As American and Japanese officials continued discussions Friday on resuming formal trade negotiations, Japan announced that its trade surplus, the source of friction with its trading partners, rose 8.1% in April.
The snowballing surplus reached $11.12 billion last month--the fifth straight month of year-on-year rises in the overall surplus, Japan’s Finance Ministry said.
The surplus with the United States, Japan’s largest trading partner, rose for the second month in a row, surging 8.9% to $4.38 billion, the ministry said.
The growing trade imbalance was central to the “framework” trade negotiations between the United States and Japan, which collapsed in February.
Representatives of the two countries met in Washington on Thursday for the first time since the breakdown in an effort to restart the stalled talks.
After several hours of discussions Friday, talks were recessed so officials could consult with other members of their respective governments. A spokeswoman for U.S. Trade Representative Mickey Kantor said the talks would continue today.
The negotiations broke down over U.S. demands for numerical benchmarks for measuring progress in opening Japan’s markets.
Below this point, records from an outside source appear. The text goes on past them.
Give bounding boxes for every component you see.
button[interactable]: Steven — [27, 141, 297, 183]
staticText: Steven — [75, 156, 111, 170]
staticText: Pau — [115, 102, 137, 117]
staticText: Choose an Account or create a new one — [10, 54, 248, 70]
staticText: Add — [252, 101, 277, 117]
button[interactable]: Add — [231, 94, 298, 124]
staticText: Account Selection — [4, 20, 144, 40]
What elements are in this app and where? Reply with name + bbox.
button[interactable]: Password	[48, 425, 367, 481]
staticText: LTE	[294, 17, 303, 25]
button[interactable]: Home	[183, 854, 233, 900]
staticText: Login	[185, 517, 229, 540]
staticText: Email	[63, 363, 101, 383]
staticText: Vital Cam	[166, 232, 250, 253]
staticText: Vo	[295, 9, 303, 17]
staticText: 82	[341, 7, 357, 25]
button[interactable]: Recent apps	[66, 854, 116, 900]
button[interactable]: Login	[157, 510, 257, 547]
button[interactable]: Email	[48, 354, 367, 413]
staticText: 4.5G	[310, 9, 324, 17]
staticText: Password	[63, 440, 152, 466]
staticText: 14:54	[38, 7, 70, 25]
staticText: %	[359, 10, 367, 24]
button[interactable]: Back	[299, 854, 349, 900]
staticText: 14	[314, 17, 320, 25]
Japan says numerical targets would violate free-trade principles.
The Finance Ministry attributed the increase in the surplus in part to the Japanese yen’s steep rise in recent months.
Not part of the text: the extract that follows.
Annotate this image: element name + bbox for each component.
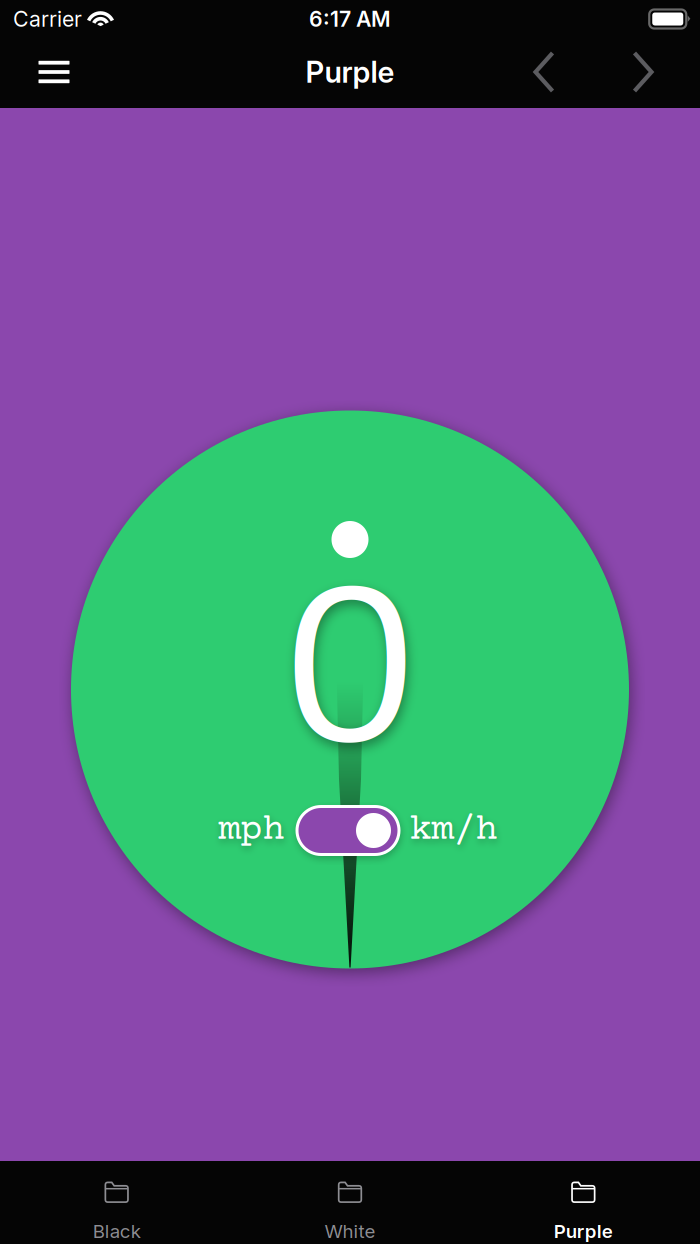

Ministry officials said that in yen terms, the overall surplus in April fell 1.6% in its third straight monthly decline. The surplus with the United States dipped 0.9%.
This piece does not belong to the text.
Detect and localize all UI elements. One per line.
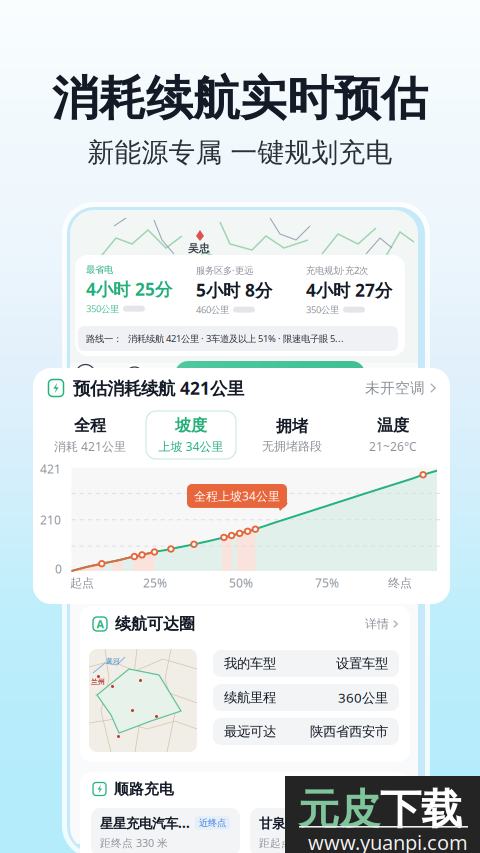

The dollar averaged 104.43 yen in April, down 10% from a year earlier, they said.
Some economists believe a strong yen will cut Japan’s surplus in the long run by making Japanese products more expensive and thus less competitive overseas, and by making imports cheaper for Japanese consumers.
But Japan’s sagging economy has restricted consumer spending on both imported and domestic products.
Ministry officials said lower crude oil prices were another factor in the surplus.
With crude oil prices falling 21.2% to about $14.57 per barrel, oil imports fell 20.4% in value while the volume remained almost unchanged, they said.
Exports in April rose 7.1% from a year earlier to $32.89 billion, while imports increased 6.6% to $21.77 billion, the report said.
Among the export gainers in April were semiconductors and other electronics parts, up 31.8%; automobile parts, up 28.3%, and ships, up 62.4%, the report said.
For imports, semiconductors and other electronics parts rose 33.1%, clothing increased 19.3% and aircraft surged 140%, it said.